Irving Duke prepared a holographic will providing that, upon his death, his wife would inherit his estate and that if he and his wife died at the same time, specific charities would inherit his estate.
This will is not ambiguous, there are two options here: Option 1, when Irving dies, his wife will inherit his estate. Option 2, if they die at the same time, specific charities will inherit the estate.
What about Option 3? What if his wife dies before he dies? That is not covered by the will and so the will is not applicable to this situation and must be disregarded.
The California Supreme Court rejected this argument. Despite being unambiguous, it ruled that an unambiguous will may be reformed if clear and convincing evidence establishes that the will contains a mistake in the expression of the testator’s intent at the time the will was drafted and also establishes the testator’s actual specific intent at the time the will was drafted.
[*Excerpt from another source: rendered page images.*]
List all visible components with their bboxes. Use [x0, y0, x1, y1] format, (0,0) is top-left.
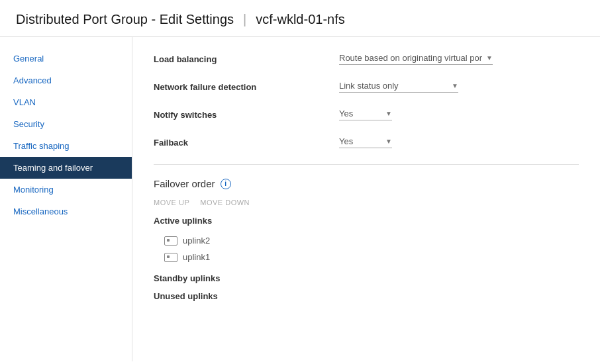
load-balancing-label: Load balancing	[154, 54, 339, 64]
sidebar-item-monitoring[interactable]: Monitoring	[0, 179, 132, 201]
sidebar-item-traffic-shaping[interactable]: Traffic shaping	[0, 135, 132, 157]
sidebar-item-vlan[interactable]: VLAN	[0, 91, 132, 113]
main-content: Load balancing Route based on originatin…	[132, 37, 600, 361]
unused-uplinks-label: Unused uplinks	[154, 291, 579, 301]
failback-dropdown[interactable]: Yes ▼	[339, 136, 392, 148]
move-up-button[interactable]: MOVE UP	[154, 199, 189, 206]
standby-uplinks-label: Standby uplinks	[154, 273, 579, 283]
failback-label: Failback	[154, 138, 339, 148]
move-down-button[interactable]: MOVE DOWN	[200, 199, 250, 206]
notify-switches-dropdown[interactable]: Yes ▼	[339, 109, 392, 120]
uplink1-icon	[164, 253, 177, 262]
field-row-load-balancing: Load balancing Route based on originatin…	[154, 53, 579, 65]
field-row-failback: Failback Yes ▼	[154, 136, 579, 148]
failover-order-title: Failover order	[154, 178, 215, 189]
page-subtitle: vcf-wkld-01-nfs	[256, 12, 344, 27]
sidebar-item-teaming-and-failover[interactable]: Teaming and failover	[0, 157, 132, 179]
info-icon[interactable]: i	[221, 179, 231, 189]
sidebar: General Advanced VLAN Security Traffic s…	[0, 37, 132, 361]
active-uplinks-label: Active uplinks	[154, 216, 579, 226]
failover-order-section: Failover order i MOVE UP MOVE DOWN Activ…	[154, 178, 579, 301]
uplink-item-uplink1[interactable]: uplink1	[154, 249, 579, 265]
notify-switches-caret-icon: ▼	[385, 110, 392, 117]
header-divider: |	[243, 12, 246, 27]
sidebar-item-general[interactable]: General	[0, 48, 132, 69]
notify-switches-label: Notify switches	[154, 110, 339, 120]
field-row-notify-switches: Notify switches Yes ▼	[154, 109, 579, 120]
sidebar-item-advanced[interactable]: Advanced	[0, 69, 132, 91]
sidebar-item-security[interactable]: Security	[0, 113, 132, 135]
uplink2-label: uplink2	[183, 236, 210, 246]
network-failure-caret-icon: ▼	[452, 82, 458, 89]
load-balancing-caret-icon: ▼	[486, 54, 493, 62]
load-balancing-dropdown[interactable]: Route based on originating virtual por ▼	[339, 53, 493, 65]
sidebar-item-miscellaneous[interactable]: Miscellaneous	[0, 201, 132, 222]
field-row-network-failure-detection: Network failure detection Link status on…	[154, 81, 579, 93]
network-failure-detection-dropdown[interactable]: Link status only ▼	[339, 81, 458, 93]
failback-caret-icon: ▼	[385, 138, 392, 145]
page-header: Distributed Port Group - Edit Settings |…	[0, 0, 600, 37]
uplink2-icon	[164, 236, 177, 246]
section-divider	[154, 164, 579, 165]
network-failure-detection-label: Network failure detection	[154, 82, 339, 92]
uplink1-label: uplink1	[183, 252, 210, 262]
uplink-item-uplink2[interactable]: uplink2	[154, 232, 579, 249]
page-title: Distributed Port Group - Edit Settings	[16, 12, 234, 27]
Author’s comment: Last week, SRH was discussing the validity of oral operating agreements in Delaware when Jon Hayes made a mind blowing statement, “Remember, the piece of paper is never THE CONTRACT. It is always evidence of the promises the parties made to each other which is THE CONTRACT.” Wait, so this piece of paper is not the contract? It is only evidence of our mutual understanding? Then it makes sense to allow other evidence in to support whatever the parties purport their understanding or intent was.
The conservatives would say this is a contradiction because if the written document is not ambiguous, it is not only evidence of the parties’ understanding but it is conclusive evidence of their understanding. The reason this logic is flawed is because I can write something that is not ambiguous thinking it meant something else. If you accept this, then an unambiguous contract only shifts the burden to the other party to overcome what is written with clear and convincing evidence.